Children watching mobile phone

Why we’re supporting Safer Internet Day 2024

Published: 6 February 2024
Last updated: 6 February 2024

Today is Safer Internet Day, an important day in the calendar for highlighting online safety.

Ofcom has been a long-term supporter of Safer Internet Day, a global initiative that looks at how we can achieve a safer and better internet for all, and especially for children and young people. This year it’s more important than ever to show our support, since Ofcom is now working to help everyone live a safer life online.

Led in the UK by the UK Safer Internet Centre, this year’s theme is Inspiring change? Making a difference, Managing Influence and Navigating Change Online. The day focuses on change online, and covers:

  • young people’s perspective on new and emerging technology;
  • using the internet to make change for the better;
  • the changes young people want to see online; and
  • the things that can influence and change the way young people think, feel and act online and offline.

Gill Whitehead is Ofcom’s group director for online safety. Underlining our support for Safer Internet Day, she said: “As the UK’s online safety regulator, we’re working to ensure that every day will be a safer internet day for children and young people. Our job is to hold tech firms to account to meet their new legal responsibilities to better protect children online.

"Today we're proud to throw our support behind Safer Internet Day, standing with hundreds of organisations, schools, youth groups, parents and carers to help our children navigate the online world more safely.”

Ofcom’s role in online safety

The Online Safety Act was formally approved in November 2023 and we wasted no time in starting our new role – hitting the ground running by announcing our first proposals for action tech firms can take.

We’re consulting on these proposals, which look at how online services will be tasked with protecting their users from illegal content such as child sexual abuse material, grooming and fraud.

This is the first of four major consultations we’ll be publishing as part of our online safety work. These will help to shape the tools we’ll have to make sure online services follow the rules.

Crucially, our powers focus on forcing tech firms to take action – improving the systems and processes they have in place to protect people using their services. We won’t require online services to remove particular content or accounts.

Children’s safety is a priority

Keeping children safe online is our first priority as the UK’s online safety regulator. It’s a central part of the wider online safety regime, with a range of work already happening to help make the internet a safer space for children.

At Ofcom we work hard to understand how children spend their time online. In the past 12 months we’ve heard from over 12,000 children and over 7,000 parents – they’ve told us about their online use and attitudes and their experiences of harm online.

We also support professionals working with children and young people – by the end of March we will have trained 1,250 teachers, youth workers, children’s mental health professionals and social care providers in supporting media literacy for the children they work with.

And our media literacy work saw us win a UNESCO Global Media Literacy Award in 2023. The award-winning work involved commissioning 13 organisations to run initiatives to improve media literacy knowledge and skills, part of which was aimed at children aged 10 to 14.

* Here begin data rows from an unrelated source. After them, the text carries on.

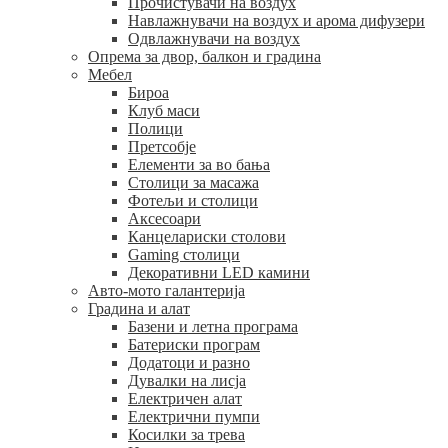
Прочистувачи на воздух
Навлажнувачи на воздух и арома дифузери
Одвлажнувачи на воздух
Опрема за двор, балкон и градина
Мебел
Бироа
Клуб маси
Полици
Претсобје
Елементи за во бања
Столици за масажа
Фотељи и столици
Аксесоари
Канцелариски столови
Gaming столици
Декоративни LED камини
Авто-мото галантерија
Градина и алат
Базени и летна програма
Батериски програм
Додатоци и разно
Дувалки на лисја
Електричен алат
Електрични пумпи
Косилки за трева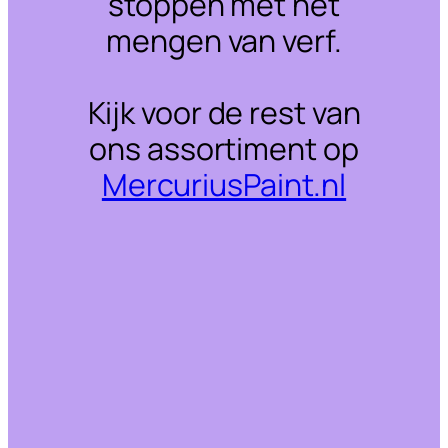
stoppen met het
mengen van verf.
Kijk voor de rest van
ons assortiment op
MercuriusPaint.nl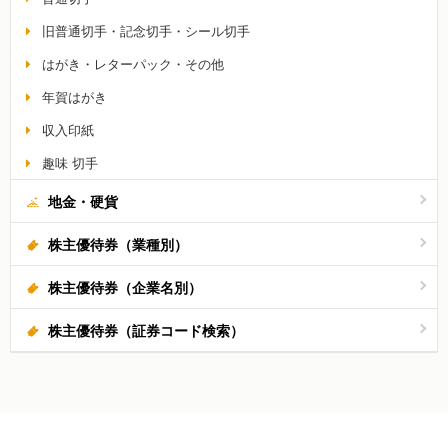
旧普通切手・記念切手・シール切手
はがき・レターパック・その他
年賀はがき
収入印紙
趣味 切手
地金・硬貨
株主優待券（業種別）
株主優待券（企業名別）
株主優待券（証券コード検索）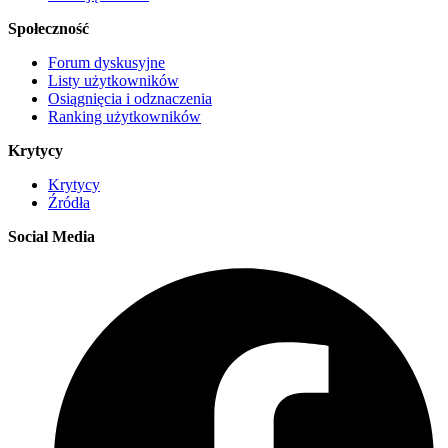
Społeczność
Forum dyskusyjne
Listy użytkowników
Osiągnięcia i odznaczenia
Ranking użytkowników
Krytycy
Krytycy
Źródła
Social Media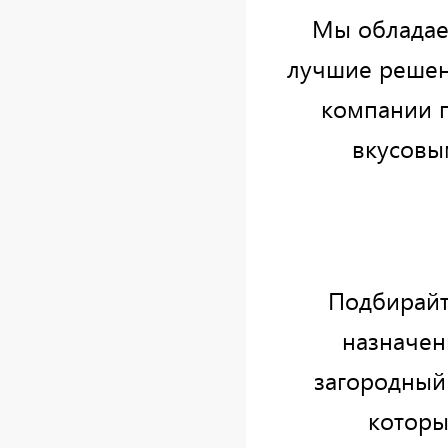
Мы обладае
лучшие решен
компании 
вкусовы
Подбирайт
назначен
загородный
которы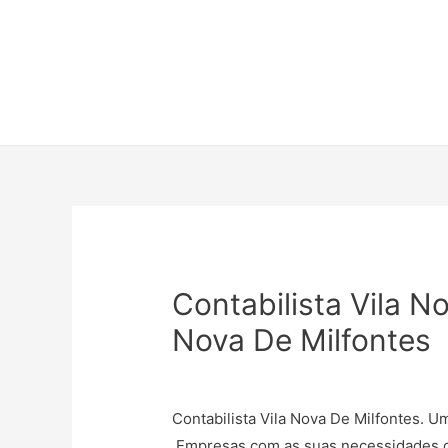
Contabilista Vila N
Nova De Milfontes
Contabilista Vila Nova De Milfontes. U
Empresas com as suas necessidades con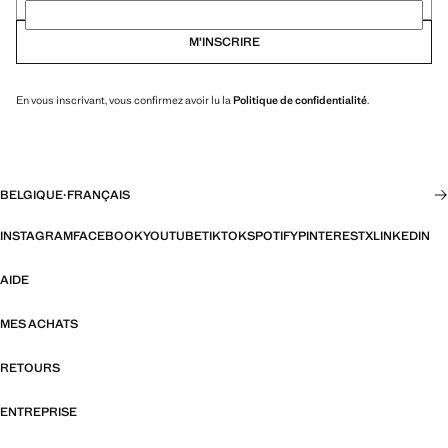
M’INSCRIRE
En vous inscrivant, vous confirmez avoir lu la
Politique de confidentialité
.
BELGIQUE
·
FRANÇAIS
INSTAGRAM
FACEBOOK
YOUTUBE
TIKTOK
SPOTIFY
PINTEREST
X
LINKEDIN
AIDE
MES ACHATS
RETOURS
ENTREPRISE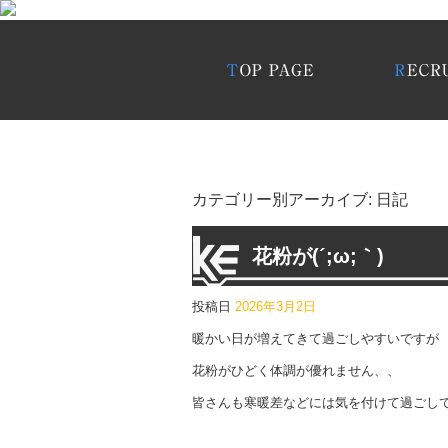
カテゴリー別アーカイブ:
日記
花粉が(´;ω;｀)
投稿日
2026年3月2日
暖かい日が増えてきて過ごしやすいですが
花粉がひどく体調が優れません、、
皆さんも寒暖差などには気を付けて過ごし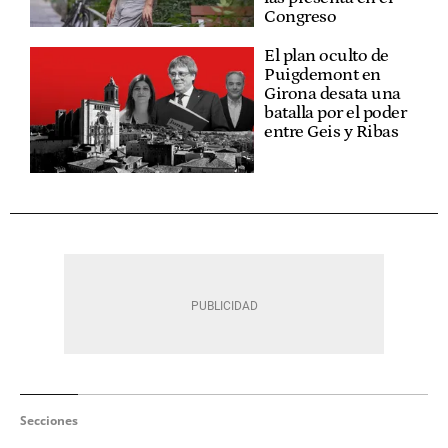
Congreso
El plan oculto de
Puigdemont en
Girona desata una
batalla por el poder
entre Geis y Ribas
Secciones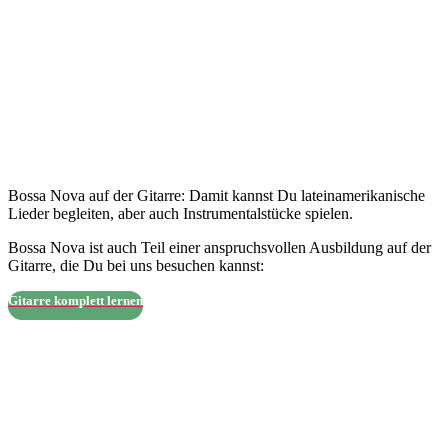
Bossa Nova auf der Gitarre: Damit kannst Du lateinamerikanische
Lieder begleiten, aber auch Instrumentalstücke spielen.
Bossa Nova ist auch Teil einer anspruchsvollen Ausbildung auf der
Gitarre, die Du bei uns besuchen kannst:
Gitarre komplett lernen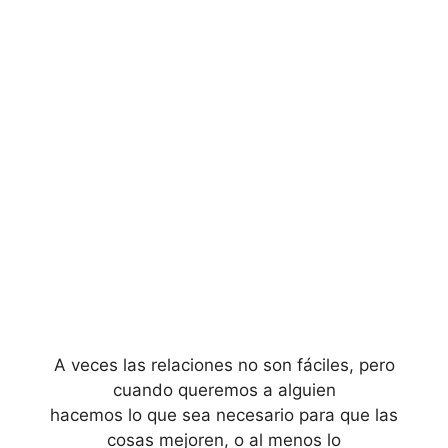
A veces las relaciones no son fáciles, pero
cuando queremos a alguien
hacemos lo que sea necesario para que las
cosas mejoren, o al menos lo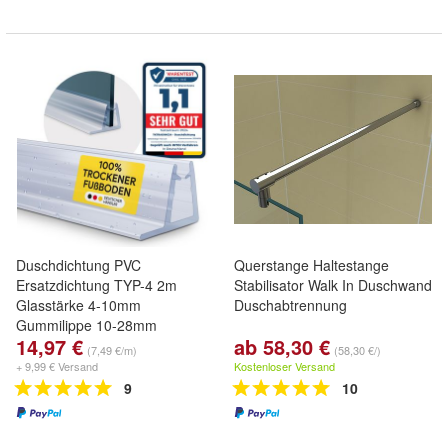
Duschdichtung PVC
Querstange Haltestange
Ersatzdichtung TYP-4 2m
Stabilisator Walk In Duschwand
Glasstärke 4-10mm
Duschabtrennung
Gummilippe 10-28mm
14,97 €
ab 58,30 €
(7,49 €/m)
(58,30 €/)
+ 9,99 € Versand
Kostenloser Versand
9
10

We work with global counterparts to help achieve this – for example as part of the Global Online Safety Regulators Network, which brings together regulators from around the world to ensure a consistent approach across our work. We are also part of the International Working Group on Age Verification, which aims to make sure video-sharing platforms (VSPs) have in place robust access controls to protect children from accessing harmful video content on their services.

We’ve also proposed new age-check guidance that would help to protect children from accessing online pornography.

And hearing directly from children and young people about how they feel about being online is crucial to our work. We regularly carry out research looking at different aspects of children’s experiences online, which help to inform our work in online safety.

Our most recent research looks at how easy it is for people, including children, to stumble across harmful content online. Data from the report, carried out by the National Contagion Research Institute reveals that nearly a quarter of web searches served results that include content relating to suicide and self-harm.

This spring, we will be publishing our draft codes of practice for the steps online services could take to protect children online. As we continue to develop our work on this, the views and experiences of children will be crucial to ensuring we set measures that make a meaningful impact and reflect the true way young people live their lives online.